**Assigned task**
If a record below holds a picture, drop the picture and restate everything else word for word.

**Given entries**
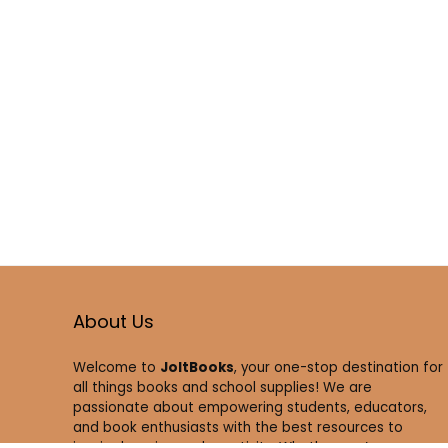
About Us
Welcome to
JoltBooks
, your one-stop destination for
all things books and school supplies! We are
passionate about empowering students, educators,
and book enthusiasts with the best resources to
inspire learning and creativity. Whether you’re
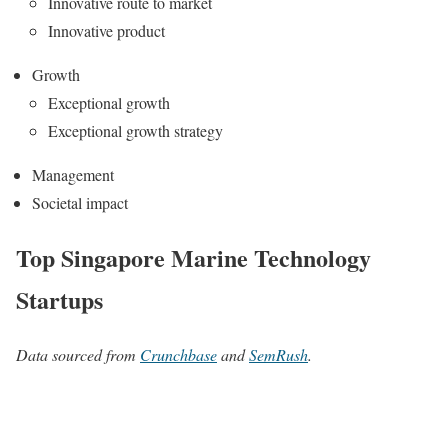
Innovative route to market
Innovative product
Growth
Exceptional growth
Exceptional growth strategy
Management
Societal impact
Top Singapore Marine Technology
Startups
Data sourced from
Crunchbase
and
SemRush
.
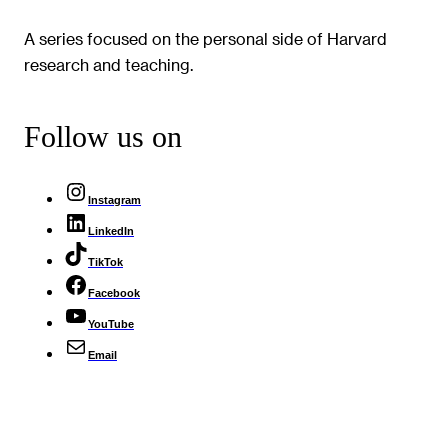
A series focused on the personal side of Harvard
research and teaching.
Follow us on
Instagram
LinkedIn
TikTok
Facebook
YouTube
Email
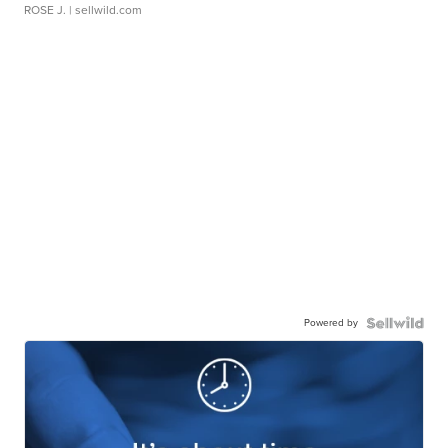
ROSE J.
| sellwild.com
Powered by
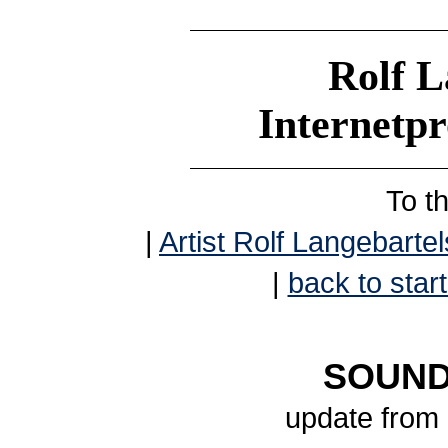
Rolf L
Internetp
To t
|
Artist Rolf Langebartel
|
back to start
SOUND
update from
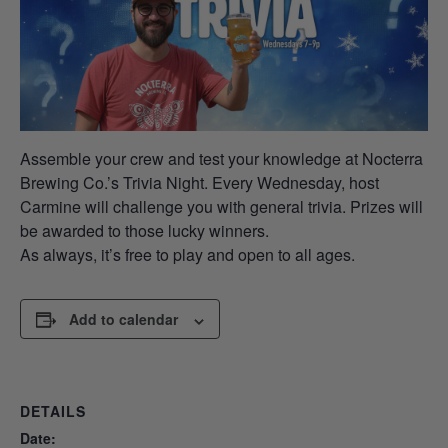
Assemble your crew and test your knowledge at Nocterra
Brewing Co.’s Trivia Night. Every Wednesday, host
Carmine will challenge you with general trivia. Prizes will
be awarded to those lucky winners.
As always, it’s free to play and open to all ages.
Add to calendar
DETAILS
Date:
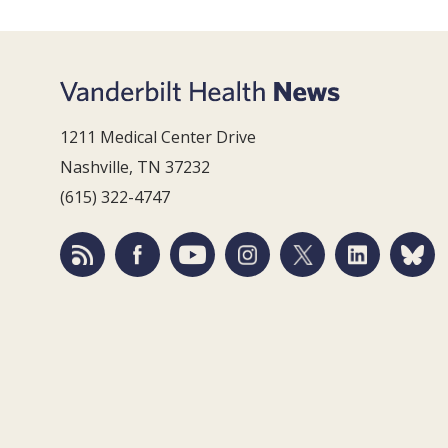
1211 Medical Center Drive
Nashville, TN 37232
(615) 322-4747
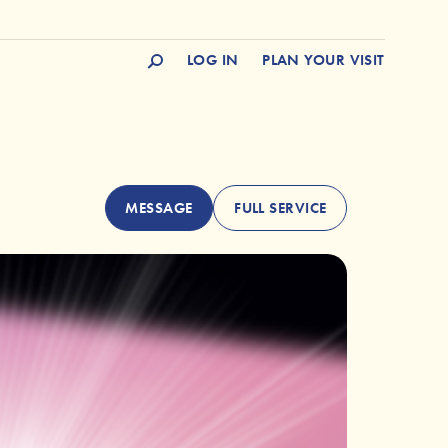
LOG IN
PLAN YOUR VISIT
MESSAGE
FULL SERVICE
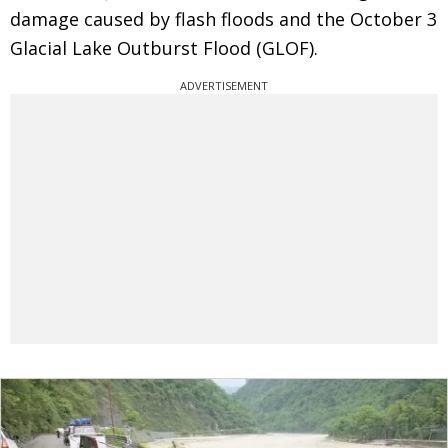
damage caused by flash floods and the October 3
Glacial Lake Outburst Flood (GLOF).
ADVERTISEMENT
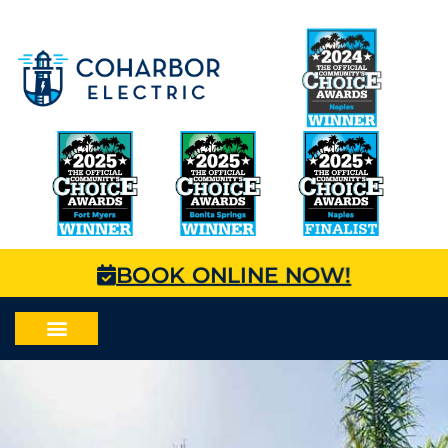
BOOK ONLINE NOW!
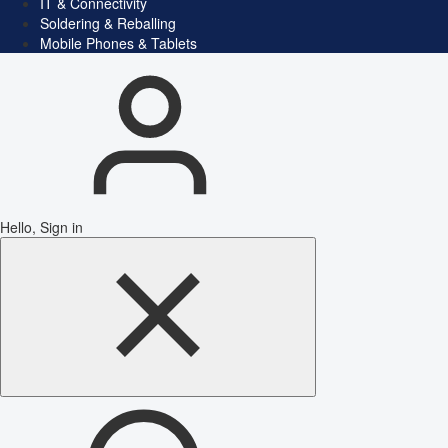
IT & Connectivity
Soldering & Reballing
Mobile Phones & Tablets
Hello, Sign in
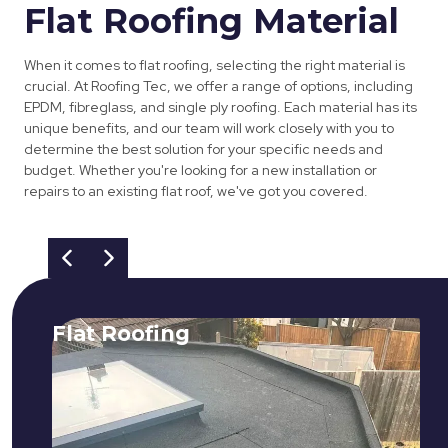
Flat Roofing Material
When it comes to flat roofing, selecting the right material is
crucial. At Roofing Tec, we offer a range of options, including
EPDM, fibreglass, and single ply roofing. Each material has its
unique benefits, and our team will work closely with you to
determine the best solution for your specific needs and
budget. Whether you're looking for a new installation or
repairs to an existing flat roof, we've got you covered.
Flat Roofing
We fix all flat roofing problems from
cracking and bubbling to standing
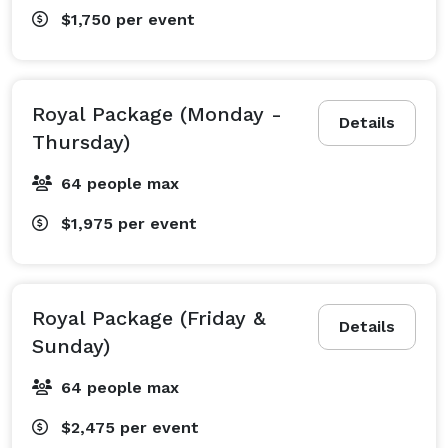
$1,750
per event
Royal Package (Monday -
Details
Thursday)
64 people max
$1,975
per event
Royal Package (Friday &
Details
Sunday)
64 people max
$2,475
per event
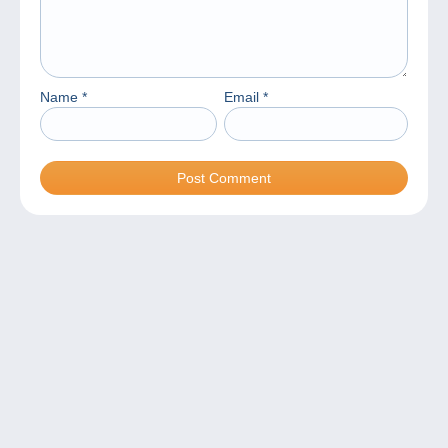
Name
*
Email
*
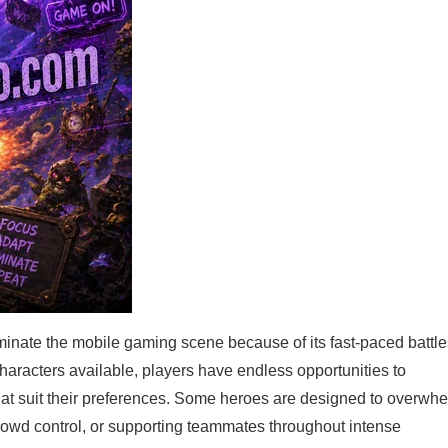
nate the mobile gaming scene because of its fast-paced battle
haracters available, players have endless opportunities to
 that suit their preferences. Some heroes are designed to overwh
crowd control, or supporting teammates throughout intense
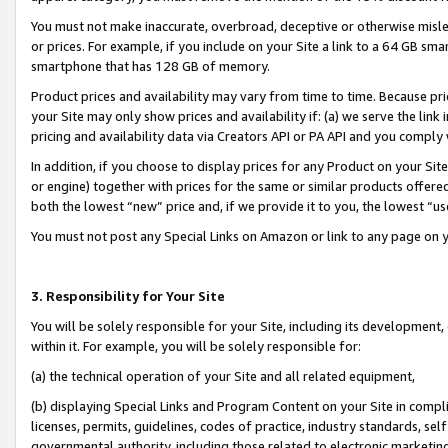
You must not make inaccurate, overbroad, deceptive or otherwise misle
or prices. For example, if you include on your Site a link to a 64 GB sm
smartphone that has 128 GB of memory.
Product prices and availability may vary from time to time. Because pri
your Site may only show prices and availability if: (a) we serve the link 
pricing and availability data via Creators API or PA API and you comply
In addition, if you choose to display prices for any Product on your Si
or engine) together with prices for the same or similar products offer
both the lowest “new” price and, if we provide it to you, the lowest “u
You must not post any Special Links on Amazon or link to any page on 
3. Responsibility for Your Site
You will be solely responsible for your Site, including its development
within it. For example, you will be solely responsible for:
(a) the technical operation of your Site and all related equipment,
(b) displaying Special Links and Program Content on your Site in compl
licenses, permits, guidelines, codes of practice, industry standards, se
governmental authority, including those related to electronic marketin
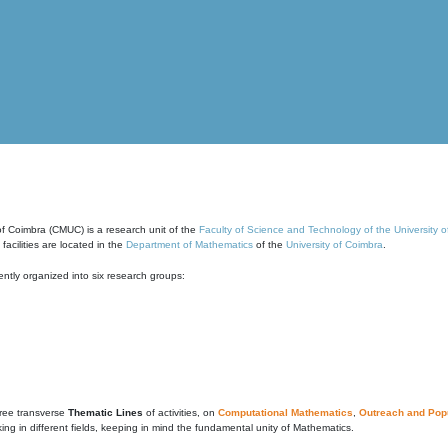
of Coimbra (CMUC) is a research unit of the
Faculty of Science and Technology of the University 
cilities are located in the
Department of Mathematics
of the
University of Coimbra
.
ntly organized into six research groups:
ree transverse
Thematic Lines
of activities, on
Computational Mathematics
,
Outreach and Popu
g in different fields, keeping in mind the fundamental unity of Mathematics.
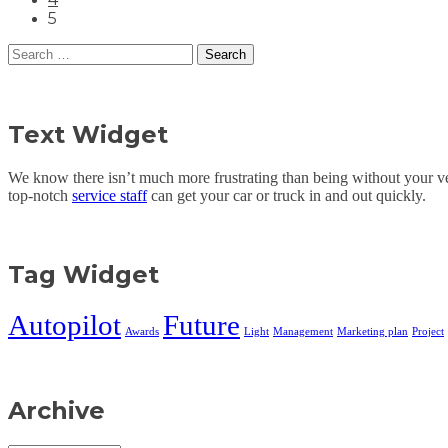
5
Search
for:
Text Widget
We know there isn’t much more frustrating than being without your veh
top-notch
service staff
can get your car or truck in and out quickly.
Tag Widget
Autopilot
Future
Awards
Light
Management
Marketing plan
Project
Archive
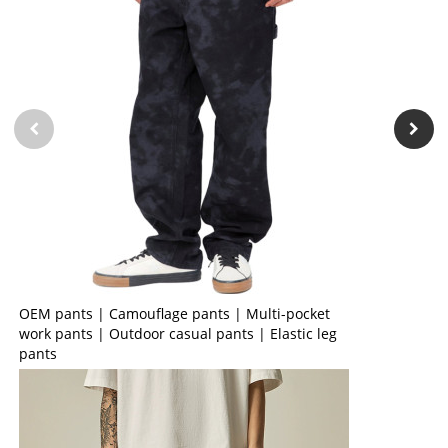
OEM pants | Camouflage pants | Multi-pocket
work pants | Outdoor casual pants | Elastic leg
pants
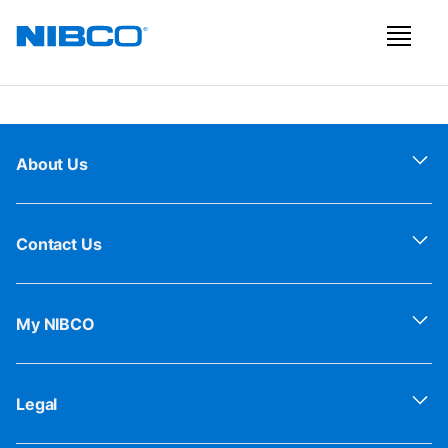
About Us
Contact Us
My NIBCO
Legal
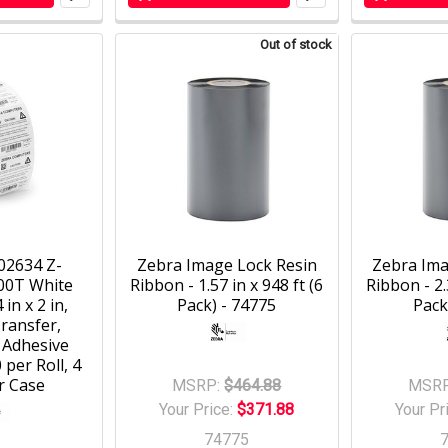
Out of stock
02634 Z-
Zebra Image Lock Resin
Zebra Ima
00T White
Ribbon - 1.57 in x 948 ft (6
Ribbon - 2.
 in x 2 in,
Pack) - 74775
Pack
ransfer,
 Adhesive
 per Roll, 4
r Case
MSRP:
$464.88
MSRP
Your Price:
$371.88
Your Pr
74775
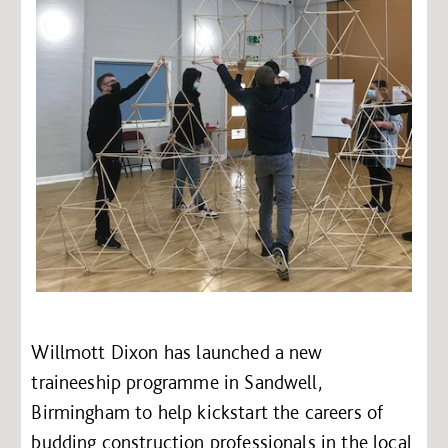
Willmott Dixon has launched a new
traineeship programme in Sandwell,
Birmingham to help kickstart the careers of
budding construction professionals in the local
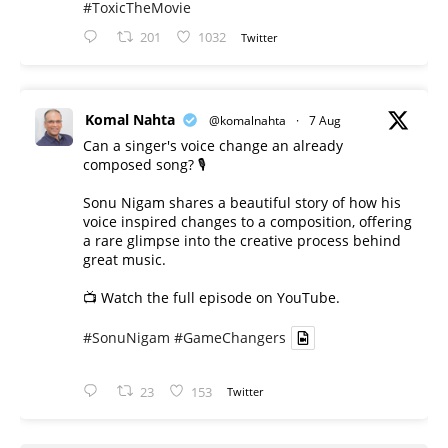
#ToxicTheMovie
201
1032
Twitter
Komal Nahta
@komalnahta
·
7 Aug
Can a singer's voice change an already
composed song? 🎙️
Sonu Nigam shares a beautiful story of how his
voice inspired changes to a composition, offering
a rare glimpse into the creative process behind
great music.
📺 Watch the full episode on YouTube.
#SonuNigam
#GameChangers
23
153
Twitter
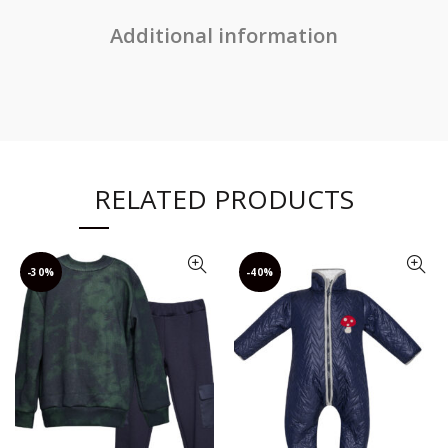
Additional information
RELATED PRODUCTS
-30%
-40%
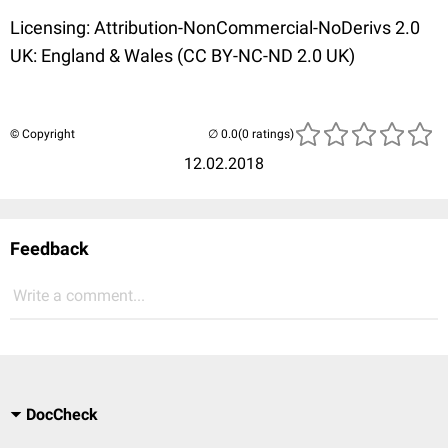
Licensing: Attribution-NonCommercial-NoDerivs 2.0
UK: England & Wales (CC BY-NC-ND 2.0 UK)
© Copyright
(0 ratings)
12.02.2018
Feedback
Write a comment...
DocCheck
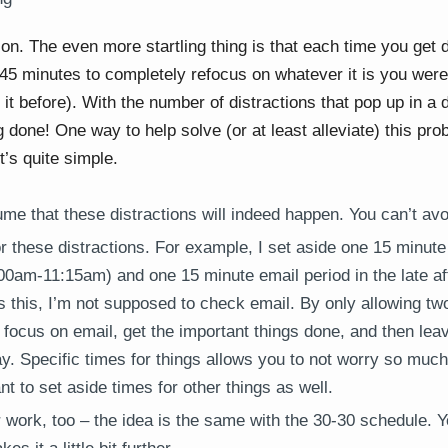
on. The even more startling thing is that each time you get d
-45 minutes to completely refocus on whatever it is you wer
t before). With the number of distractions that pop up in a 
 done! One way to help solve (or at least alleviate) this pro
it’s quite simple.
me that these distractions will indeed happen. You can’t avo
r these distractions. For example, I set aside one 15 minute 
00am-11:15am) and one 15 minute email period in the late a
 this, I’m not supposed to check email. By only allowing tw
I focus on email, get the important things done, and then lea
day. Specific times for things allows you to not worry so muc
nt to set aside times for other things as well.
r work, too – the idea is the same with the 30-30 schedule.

**Written solution**
About Us
Welcome to
JoltBooks
, your one-stop destination for
all things books and school supplies! We are
passionate about empowering students, educators,
and book enthusiasts with the best resources to
inspire learning and creativity. Whether you’re
Innovative route to market
Innovative product
Growth
Exceptional growth
Exceptional growth strategy
Management
Societal impact
Top Singapore Marine Technology
Startups
Data sourced from
Crunchbase
and
SemRush
.
A series focused on the personal side of Harvard
research and teaching.
Follow us on
Instagram
LinkedIn
TikTok
Facebook
YouTube
Email
ROSE J.
| sellwild.com
Powered by
Rolf L
Internetp
To t
|
Artist Rolf Langebartel
|
back to start
SOUND
update from
Assemble your crew and test your knowledge at Nocterra
Brewing Co.’s Trivia Night. Every Wednesday, host
Carmine will challenge you with general trivia. Prizes will
be awarded to those lucky winners.
As always, it’s free to play and open to all ages.
Add to calendar
DETAILS
Date:
1211 Medical Center Drive
Nashville, TN 37232
(615) 322-4747
LOG IN
PLAN YOUR VISIT
MESSAGE
FULL SERVICE
damage caused by flash floods and the October 3
Glacial Lake Outburst Flood (GLOF).
ADVERTISEMENT
BOOK ONLINE NOW!
IT & Connectivity
Soldering & Reballing
Mobile Phones & Tablets
Hello, Sign in
Flat Roofing Material
When it comes to flat roofing, selecting the right material is
crucial. At Roofing Tec, we offer a range of options, including
EPDM, fibreglass, and single ply roofing. Each material has its
unique benefits, and our team will work closely with you to
determine the best solution for your specific needs and
budget. Whether you're looking for a new installation or
repairs to an existing flat roof, we've got you covered.
Flat Roofing
We fix all flat roofing problems from
cracking and bubbling to standing
$1,750
per event
Royal Package (Monday -
Details
Thursday)
64 people max
$1,975
per event
Royal Package (Friday &
Details
Sunday)
64 people max
$2,475
per event
Name
*
Email
*
nate the mobile gaming scene because of its fast-paced battle
haracters available, players have endless opportunities to
 that suit their preferences. Some heroes are designed to overwh
crowd control, or supporting teammates throughout intense
You must not make inaccurate, overbroad, deceptive or otherwise misle
or prices. For example, if you include on your Site a link to a 64 GB sm
smartphone that has 128 GB of memory.
Product prices and availability may vary from time to time. Because pri
your Site may only show prices and availability if: (a) we serve the link 
pricing and availability data via Creators API or PA API and you comply
In addition, if you choose to display prices for any Product on your Si
or engine) together with prices for the same or similar products offer
both the lowest “new” price and, if we provide it to you, the lowest “u
You must not post any Special Links on Amazon or link to any page on 
3. Responsibility for Your Site
You will be solely responsible for your Site, including its development
within it. For example, you will be solely responsible for:
(a) the technical operation of your Site and all related equipment,
(b) displaying Special Links and Program Content on your Site in compl
licenses, permits, guidelines, codes of practice, industry standards, se
governmental authority, including those related to electronic marketin
of Coimbra (CMUC) is a research unit of the
Faculty of Science and Technology of the University 
cilities are located in the
Department of Mathematics
of the
University of Coimbra
.
ntly organized into six research groups:
ree transverse
Thematic Lines
of activities, on
Computational Mathematics
,
Outreach and Popu
g in different fields, keeping in mind the fundamental unity of Mathematics.
5
Search
for:
Text Widget
We know there isn’t much more frustrating than being without your veh
top-notch
service staff
can get your car or truck in and out quickly.
Tag Widget
Autopilot
Future
Awards
Light
Management
Marketing plan
Project
Archive
OEM pants | Camouflage pants | Multi-pocket
work pants | Outdoor casual pants | Elastic leg
pants
About Us
Contact Us
My NIBCO
Legal
Out of stock
02634 Z-
Zebra Image Lock Resin
Zebra Ima
00T White
Ribbon - 1.57 in x 948 ft (6
Ribbon - 2.
 in x 2 in,
Pack) - 74775
Pack
ransfer,
 Adhesive
 per Roll, 4
r Case
MSRP:
$464.88
MSRP
Your Price:
$371.88
Your Pr
74775
Willmott Dixon has launched a new
traineeship programme in Sandwell,
Birmingham to help kickstart the careers of
budding construction professionals in the local
#ToxicTheMovie
201
1032
Twitter
Komal Nahta
@komalnahta
·
7 Aug
Can a singer's voice change an already
composed song? 🎙️
Sonu Nigam shares a beautiful story of how his
voice inspired changes to a composition, offering
a rare glimpse into the creative process behind
great music.
📺 Watch the full episode on YouTube.
#SonuNigam
#GameChangers
23
153
Twitter
Additional information
RELATED PRODUCTS
-30%
-40%
Licensing: Attribution-NonCommercial-NoDerivs 2.0
UK: England & Wales (CC BY-NC-ND 2.0 UK)
© Copyright
(0 ratings)
12.02.2018
Feedback
Write a comment...
DocCheck
on. The even more startling thing is that each time you get d
-45 minutes to completely refocus on whatever it is you wer
t before). With the number of distractions that pop up in a 
 done! One way to help solve (or at least alleviate) this pro
it’s quite simple.
me that these distractions will indeed happen. You can’t avo
r these distractions. For example, I set aside one 15 minute 
00am-11:15am) and one 15 minute email period in the late a
 this, I’m not supposed to check email. By only allowing tw
I focus on email, get the important things done, and then lea
day. Specific times for things allows you to not worry so muc
nt to set aside times for other things as well.
r work, too – the idea is the same with the 30-30 schedule.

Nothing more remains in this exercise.